The Lyon investigation covers an entire gamut of sex trafficking activities–from iron-fisted “madams” and violent pimps, to drivers of the vans in which the women perform sexual acts, and to those tasked with laundering the proceeds of the trafficking, according to an AFP report on the development.
Prosecutors estimate that 17 alleged victims, aged 17 to 38, made up to 150,000 euros ($166,000) a month for the syndicate by selling sex for as little as 10 euros.
Working with juju
According to a United Nations estimate, 80 percent of young Nigerian women who arrive Italy — their first port of call in Europe — already belong in prostitution networks, or quickly fall under their control.

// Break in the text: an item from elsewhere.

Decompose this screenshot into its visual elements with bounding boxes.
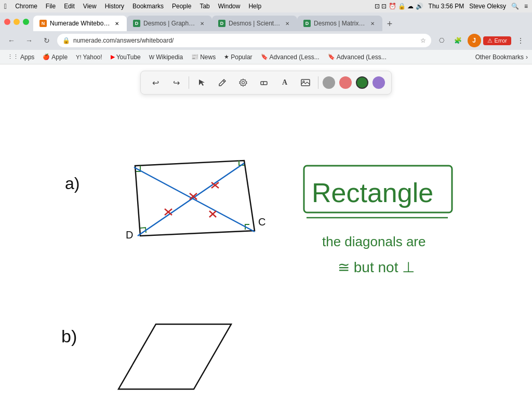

Investigators say most of the women come from Benin City, the capital of Nigeria’s southern Edo State.
AFP describes Edo State as a “human trafficking hotbed with a long history of dispatching women and men to Europe to earn money to send back home.”
Some of the arrested women take part in “juju” or black magic rituals before leaving Nigeria.
During the juju rituals, they often promise to repay the money they owe for their passage to Europe.
Most of the women arrive Europe after making the perilous migrant trail across the Sahara Desert to Libya and then across the Mediterranean.
They arrive Italy before winding up in Lyon.
Omoregie’s first answers
Among the accused is a 28-year-old former prostitute who was released from sex slavery after paying off her debts and who in turn brought over another young woman from Nigeria.
In a tense courtroom, doubts begin to emerge from Omoregie’s first answers. He admits that he rented apartments to young Nigerian women, but says he didn’t know they were prostitutes.
“What do you think these women were doing to pay you rents of several hundred euros a month, without working, since they had no residence permit?”, the court president asks.
Omoregie replies that he just wanted to be of service. He also admits that he didn’t try to find out how the girls made their money.
Looking deadpanned while still managing to remain vague under cross examination, Omoregie finally acknowledges that he heard that some girls he provided accommodation for, were sex workers.
Nigeria tops the sex trade table
Most of the women and girls are lured to Europe with false promises of jobs as hairdressers or seamstresses. Before long, they find themselves selling sex on arrival to repay their debts.
According to the AFP, Nigerians now outnumber Chinese or Eastern European sex workers on the streets of France and some other European countries.
In 2018, 15 members of a Paris-based female-led pimping ring known as the “Authentic Sisters” were sentenced to up to 11 years in prison for forcing girls into sex slavery in France.
Omoregie and his alleged accomplices risk 10 years in jail if convicted.